Manuel também comenta o impacto tanto econômico quanto esportivo que a pandemia teve na rotina dos gandulas:
- A pandemia impactou boa parte dos gandulas porque a gente vinha fazendo de quatro a cinco jogos por mês. É uma ajuda de custo que é um complemento importante dentro da nossa vida e também dá uma tranquilidade a mais para os nossos familiares. Durante a parada do futebol não recebemos essa ajuda. Graças à Deus a maioria ali está empregada e consegue se sustentar com o outro trabalho.
- O formato com a torcida por trás, acaba te induzindo, até por ser corintiano, a vibrar junto com ela. E nós estamos ali ao mesmo tempo tentando ser o mais profissional possível. E se a gente deixar a emoção falar mais alto, podemos trazer problemas para o próprio Corinthians. Quando tinha a torcida, a gente ficava mais emocionado e se policiava muito mais porque a energia era contagiante. Hoje, sem a torcida, os gandulas ficam mais expostos. O adversário acha que você está retardando o jogo quando você está seguindo regras - completou Manuel.
TORCIDA NO ESTÁDIO E SAÚDE MENTAL
Em um contexto já altamente estressante pela quarentena durante a pandemia, a ausência dos torcedores nos estádios pode afetar a saúde mental de muitas pessoas que vivem o futebol como uma espécie de válvula de escape. Anna Beatriz Carvalho Santos, integrante da Gaviões da Fiel, a maior torcida organizada do Corinthians, responde sobre a saudade dos estádios:
- Para muita gente o Corinthians é o ópio do povo. Você parece que vive em outro mundo quando você está ali presente num jogo. Para todos os torcedores, os jogos são como uma válvula de escape do cotidiano. Tem aquela pessoa que às vezes tem o dinheiro contado para pagar uma conta e o mínimo que sobra ela usa para poder ir a um jogo. Não só do Corinthians, mas no geral. Então faz muita falta, o futebol mexe com a gente.

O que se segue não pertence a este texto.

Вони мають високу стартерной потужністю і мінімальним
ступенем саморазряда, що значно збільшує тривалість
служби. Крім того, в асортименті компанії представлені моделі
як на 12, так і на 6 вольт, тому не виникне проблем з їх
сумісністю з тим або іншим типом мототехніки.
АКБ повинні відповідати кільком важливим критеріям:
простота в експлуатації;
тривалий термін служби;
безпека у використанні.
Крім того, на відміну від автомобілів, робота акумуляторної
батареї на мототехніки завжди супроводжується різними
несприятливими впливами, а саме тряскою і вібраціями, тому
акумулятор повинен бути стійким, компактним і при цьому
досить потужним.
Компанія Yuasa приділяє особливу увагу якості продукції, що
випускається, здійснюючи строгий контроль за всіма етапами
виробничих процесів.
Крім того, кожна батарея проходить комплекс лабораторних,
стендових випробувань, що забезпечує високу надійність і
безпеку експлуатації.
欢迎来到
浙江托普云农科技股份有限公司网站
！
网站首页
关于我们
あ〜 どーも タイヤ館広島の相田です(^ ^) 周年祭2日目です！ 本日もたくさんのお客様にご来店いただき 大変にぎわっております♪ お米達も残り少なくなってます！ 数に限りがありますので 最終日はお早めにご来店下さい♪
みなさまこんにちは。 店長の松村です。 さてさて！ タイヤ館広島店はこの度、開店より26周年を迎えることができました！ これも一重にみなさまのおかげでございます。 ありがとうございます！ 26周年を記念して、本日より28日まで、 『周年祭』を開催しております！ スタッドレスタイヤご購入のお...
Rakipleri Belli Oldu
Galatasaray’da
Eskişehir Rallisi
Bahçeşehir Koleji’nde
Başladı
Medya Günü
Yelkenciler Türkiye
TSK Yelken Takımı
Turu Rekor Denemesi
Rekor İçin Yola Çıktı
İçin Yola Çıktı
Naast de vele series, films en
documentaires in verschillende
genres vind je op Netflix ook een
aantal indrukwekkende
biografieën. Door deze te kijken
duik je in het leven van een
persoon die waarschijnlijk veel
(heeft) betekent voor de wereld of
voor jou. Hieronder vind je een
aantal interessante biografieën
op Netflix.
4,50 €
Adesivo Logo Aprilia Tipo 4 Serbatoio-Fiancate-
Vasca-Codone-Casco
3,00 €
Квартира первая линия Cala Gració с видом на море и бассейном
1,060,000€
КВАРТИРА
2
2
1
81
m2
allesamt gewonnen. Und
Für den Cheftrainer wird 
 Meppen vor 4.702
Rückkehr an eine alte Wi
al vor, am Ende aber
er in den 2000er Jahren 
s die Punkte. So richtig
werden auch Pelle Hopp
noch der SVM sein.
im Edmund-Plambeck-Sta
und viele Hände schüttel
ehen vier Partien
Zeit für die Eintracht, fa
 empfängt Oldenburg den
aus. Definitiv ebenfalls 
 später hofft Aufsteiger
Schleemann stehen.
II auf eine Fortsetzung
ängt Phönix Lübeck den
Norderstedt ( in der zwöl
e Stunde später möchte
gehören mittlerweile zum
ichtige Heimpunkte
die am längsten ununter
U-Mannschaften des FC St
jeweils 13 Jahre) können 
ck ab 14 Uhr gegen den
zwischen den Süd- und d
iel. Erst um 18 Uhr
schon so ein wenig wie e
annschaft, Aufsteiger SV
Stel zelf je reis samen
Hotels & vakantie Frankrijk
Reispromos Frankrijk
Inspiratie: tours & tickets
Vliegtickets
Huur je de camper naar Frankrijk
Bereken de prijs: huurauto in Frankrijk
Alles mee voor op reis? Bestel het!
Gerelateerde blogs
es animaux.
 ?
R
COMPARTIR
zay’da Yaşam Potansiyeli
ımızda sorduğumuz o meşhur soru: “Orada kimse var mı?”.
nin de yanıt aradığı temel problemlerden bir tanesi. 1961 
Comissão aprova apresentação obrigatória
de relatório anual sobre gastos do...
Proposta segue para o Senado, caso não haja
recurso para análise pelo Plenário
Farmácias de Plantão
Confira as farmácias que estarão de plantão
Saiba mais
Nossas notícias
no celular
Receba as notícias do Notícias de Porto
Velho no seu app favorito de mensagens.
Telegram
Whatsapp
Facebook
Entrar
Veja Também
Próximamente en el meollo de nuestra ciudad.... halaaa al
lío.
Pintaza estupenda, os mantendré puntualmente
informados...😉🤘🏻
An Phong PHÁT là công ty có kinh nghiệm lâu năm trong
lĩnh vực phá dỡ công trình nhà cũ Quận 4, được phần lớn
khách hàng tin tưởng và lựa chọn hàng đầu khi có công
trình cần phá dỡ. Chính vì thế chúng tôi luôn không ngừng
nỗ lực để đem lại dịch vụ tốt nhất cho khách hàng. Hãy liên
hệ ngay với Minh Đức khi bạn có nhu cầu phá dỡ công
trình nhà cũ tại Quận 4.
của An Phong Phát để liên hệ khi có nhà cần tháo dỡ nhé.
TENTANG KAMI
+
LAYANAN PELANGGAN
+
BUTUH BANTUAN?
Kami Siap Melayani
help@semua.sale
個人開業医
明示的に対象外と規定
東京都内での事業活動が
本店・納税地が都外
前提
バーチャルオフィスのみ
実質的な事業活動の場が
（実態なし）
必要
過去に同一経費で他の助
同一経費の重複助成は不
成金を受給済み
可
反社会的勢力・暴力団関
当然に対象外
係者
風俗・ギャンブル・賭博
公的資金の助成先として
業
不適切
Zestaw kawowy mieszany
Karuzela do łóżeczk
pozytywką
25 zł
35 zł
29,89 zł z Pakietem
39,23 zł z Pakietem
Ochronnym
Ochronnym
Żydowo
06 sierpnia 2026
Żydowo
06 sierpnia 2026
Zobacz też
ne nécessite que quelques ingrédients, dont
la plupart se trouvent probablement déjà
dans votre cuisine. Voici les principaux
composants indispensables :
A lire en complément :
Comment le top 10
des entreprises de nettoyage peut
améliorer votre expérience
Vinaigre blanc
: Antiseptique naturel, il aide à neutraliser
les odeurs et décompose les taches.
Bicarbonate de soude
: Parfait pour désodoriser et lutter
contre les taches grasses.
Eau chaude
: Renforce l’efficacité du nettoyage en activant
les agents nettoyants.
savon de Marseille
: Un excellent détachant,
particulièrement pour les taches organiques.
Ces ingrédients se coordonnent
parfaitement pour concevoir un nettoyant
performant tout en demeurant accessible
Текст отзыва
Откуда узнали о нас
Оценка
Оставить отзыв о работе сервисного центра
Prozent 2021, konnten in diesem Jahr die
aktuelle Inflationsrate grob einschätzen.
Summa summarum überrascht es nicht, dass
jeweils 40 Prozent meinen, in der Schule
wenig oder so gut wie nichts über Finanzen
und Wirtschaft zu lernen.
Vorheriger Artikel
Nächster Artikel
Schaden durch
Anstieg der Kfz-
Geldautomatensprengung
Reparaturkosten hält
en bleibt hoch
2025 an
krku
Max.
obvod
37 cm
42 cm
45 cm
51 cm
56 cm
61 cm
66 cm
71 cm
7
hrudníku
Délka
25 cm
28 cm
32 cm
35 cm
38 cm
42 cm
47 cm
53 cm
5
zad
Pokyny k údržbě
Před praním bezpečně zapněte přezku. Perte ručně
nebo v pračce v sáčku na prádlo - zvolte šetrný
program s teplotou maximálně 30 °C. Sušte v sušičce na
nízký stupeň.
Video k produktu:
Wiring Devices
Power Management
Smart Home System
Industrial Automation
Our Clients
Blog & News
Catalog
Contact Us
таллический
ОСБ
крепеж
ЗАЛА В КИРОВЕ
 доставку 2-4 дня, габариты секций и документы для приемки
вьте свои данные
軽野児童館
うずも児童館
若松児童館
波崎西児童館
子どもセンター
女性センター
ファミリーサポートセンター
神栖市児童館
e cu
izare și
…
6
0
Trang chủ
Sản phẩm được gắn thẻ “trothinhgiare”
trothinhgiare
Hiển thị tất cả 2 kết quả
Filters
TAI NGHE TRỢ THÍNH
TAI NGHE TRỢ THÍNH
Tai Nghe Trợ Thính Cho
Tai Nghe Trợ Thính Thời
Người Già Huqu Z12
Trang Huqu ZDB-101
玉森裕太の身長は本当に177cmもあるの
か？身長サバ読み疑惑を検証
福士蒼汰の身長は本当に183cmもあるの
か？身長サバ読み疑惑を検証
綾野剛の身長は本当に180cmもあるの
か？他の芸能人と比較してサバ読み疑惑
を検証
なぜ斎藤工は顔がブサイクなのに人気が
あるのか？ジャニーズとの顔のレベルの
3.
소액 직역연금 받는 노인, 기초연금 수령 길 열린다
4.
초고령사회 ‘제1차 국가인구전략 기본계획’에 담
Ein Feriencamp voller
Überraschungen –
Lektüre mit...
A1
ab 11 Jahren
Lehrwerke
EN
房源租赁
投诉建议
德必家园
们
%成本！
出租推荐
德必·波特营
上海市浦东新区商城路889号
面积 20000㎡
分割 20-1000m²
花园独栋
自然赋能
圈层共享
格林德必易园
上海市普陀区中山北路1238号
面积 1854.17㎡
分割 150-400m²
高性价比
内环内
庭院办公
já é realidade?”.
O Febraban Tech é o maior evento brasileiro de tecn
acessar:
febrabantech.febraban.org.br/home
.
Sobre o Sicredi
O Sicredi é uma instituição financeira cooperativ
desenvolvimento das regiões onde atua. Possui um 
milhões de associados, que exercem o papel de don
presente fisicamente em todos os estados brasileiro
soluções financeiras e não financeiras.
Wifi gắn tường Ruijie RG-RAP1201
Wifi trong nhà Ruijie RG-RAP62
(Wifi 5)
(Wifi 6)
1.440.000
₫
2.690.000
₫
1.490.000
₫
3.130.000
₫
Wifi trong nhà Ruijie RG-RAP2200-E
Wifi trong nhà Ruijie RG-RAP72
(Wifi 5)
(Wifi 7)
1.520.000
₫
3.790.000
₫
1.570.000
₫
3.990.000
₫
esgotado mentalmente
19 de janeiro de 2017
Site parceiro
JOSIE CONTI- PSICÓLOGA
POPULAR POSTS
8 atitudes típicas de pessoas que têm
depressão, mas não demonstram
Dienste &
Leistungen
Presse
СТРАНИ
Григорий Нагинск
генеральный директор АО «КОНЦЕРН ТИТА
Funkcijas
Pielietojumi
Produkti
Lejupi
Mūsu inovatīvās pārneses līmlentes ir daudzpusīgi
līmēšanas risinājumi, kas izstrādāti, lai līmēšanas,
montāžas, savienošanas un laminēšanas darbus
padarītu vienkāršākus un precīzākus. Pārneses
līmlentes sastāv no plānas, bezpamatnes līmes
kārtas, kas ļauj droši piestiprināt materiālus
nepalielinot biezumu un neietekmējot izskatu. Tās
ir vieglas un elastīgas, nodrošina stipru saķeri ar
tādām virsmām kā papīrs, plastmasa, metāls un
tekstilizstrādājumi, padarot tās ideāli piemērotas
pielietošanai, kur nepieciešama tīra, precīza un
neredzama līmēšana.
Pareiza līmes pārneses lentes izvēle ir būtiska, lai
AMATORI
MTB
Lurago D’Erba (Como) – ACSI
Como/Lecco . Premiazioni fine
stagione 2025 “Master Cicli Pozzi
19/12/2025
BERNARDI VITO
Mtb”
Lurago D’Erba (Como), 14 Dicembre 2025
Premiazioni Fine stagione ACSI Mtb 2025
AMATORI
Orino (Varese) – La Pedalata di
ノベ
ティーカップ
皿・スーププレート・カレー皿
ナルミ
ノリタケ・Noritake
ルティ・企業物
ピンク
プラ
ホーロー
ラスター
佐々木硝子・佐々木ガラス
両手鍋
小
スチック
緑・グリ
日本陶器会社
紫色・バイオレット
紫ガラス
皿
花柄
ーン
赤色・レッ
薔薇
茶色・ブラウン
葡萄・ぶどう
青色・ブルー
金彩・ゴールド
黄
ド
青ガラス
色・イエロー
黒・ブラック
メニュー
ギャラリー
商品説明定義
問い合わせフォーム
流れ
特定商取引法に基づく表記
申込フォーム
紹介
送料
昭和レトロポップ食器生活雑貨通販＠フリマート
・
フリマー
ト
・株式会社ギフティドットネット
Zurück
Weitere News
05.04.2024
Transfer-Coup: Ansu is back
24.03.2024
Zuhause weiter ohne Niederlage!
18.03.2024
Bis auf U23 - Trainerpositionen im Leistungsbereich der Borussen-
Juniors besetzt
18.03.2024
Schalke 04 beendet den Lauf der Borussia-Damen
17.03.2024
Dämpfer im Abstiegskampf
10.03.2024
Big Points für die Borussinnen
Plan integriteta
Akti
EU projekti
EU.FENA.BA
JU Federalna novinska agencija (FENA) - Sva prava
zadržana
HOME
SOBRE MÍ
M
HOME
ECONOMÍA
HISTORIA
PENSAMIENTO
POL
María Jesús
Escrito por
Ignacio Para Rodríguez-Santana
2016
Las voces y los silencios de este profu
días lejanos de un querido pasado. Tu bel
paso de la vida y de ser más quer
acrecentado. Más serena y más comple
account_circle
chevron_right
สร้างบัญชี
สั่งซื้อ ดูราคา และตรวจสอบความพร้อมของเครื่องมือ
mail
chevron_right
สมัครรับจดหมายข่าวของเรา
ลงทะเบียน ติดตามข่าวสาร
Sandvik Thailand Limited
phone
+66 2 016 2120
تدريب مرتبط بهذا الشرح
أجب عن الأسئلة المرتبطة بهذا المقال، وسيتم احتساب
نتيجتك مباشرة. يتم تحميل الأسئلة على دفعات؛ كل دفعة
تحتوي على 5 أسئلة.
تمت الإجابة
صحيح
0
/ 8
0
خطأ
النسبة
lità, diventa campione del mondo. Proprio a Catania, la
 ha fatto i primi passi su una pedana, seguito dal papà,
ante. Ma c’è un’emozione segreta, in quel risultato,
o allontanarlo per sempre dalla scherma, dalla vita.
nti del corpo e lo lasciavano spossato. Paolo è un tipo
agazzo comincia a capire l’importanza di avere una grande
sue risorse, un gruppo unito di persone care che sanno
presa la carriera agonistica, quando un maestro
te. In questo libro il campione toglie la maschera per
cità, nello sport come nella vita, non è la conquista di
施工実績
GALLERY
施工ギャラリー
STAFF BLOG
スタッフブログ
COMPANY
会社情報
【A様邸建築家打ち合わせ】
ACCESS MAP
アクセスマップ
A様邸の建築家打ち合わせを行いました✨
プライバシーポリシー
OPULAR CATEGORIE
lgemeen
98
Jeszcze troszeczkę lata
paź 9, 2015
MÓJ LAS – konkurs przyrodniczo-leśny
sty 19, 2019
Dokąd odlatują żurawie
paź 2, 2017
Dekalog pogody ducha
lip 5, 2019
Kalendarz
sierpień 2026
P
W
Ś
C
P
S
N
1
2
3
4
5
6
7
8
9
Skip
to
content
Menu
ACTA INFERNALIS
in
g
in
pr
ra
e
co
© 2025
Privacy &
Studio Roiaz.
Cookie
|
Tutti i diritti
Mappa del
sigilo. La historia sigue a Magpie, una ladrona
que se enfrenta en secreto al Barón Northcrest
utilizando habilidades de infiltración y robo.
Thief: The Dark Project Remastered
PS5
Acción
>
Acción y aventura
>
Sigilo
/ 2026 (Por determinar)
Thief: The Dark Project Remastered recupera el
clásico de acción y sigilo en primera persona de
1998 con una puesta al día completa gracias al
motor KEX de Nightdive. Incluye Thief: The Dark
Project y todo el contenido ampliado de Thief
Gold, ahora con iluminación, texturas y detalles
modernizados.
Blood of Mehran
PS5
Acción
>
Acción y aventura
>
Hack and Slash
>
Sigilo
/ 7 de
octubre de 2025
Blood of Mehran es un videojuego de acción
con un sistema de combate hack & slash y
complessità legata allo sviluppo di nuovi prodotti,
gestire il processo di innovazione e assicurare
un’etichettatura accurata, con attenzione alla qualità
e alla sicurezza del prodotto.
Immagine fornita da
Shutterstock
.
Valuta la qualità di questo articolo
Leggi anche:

- Eu me considero uma pessoa ansiosa e depressiva por natureza, então ir para um jogo do Corinthians mexia demais, porque a gente acaba esquecendo dos nossos problemas, você só vive aquele momento e nada mais, e isso faz muita falta para quem realmente gosta de futebol. O Corinthians para mim é algo difícil de escrever, quando eu estou assistindo um jogo eu esqueço de tudo, esqueço que eu tenho ansiedade, depressão. Por não estar indo em jogos, eu fiquei dias sem vontade de sair do quarto. Eu tenho pessoas para poder conversar, mas o que realmente motiva, que eu sinto o coração acelerar, é o futebol, ver o Corinthians, estar presente - completou Anna Beatriz.
André Guerra concorda com a análise da torcedora rival:
- Para quem está acostumado, o comparecimento aos jogos é algo que faz muita falta. Muitas vezes o estádio é a nossa válvula de escape, onde a gente descarrega a energia ruim da semana, tocando instrumentos e gritando para extravasar. É um hábito incorporado à nossa rotina. Então, do ponto de vista psicológico, essa “torcida à distância” acaba gerando muito mais ansiedade pelo acúmulo desse stress que não consegue ser descarregado.
O futebol perde boa parte de sua beleza sem a presença das torcidas nos estádios. Os torcedores, membros de organizadas ou não, vivem sensações únicas em dias de jogo. E esses sentimentos são extremamente aflorados com toda a mística que é estar presente em uma partida de futebol.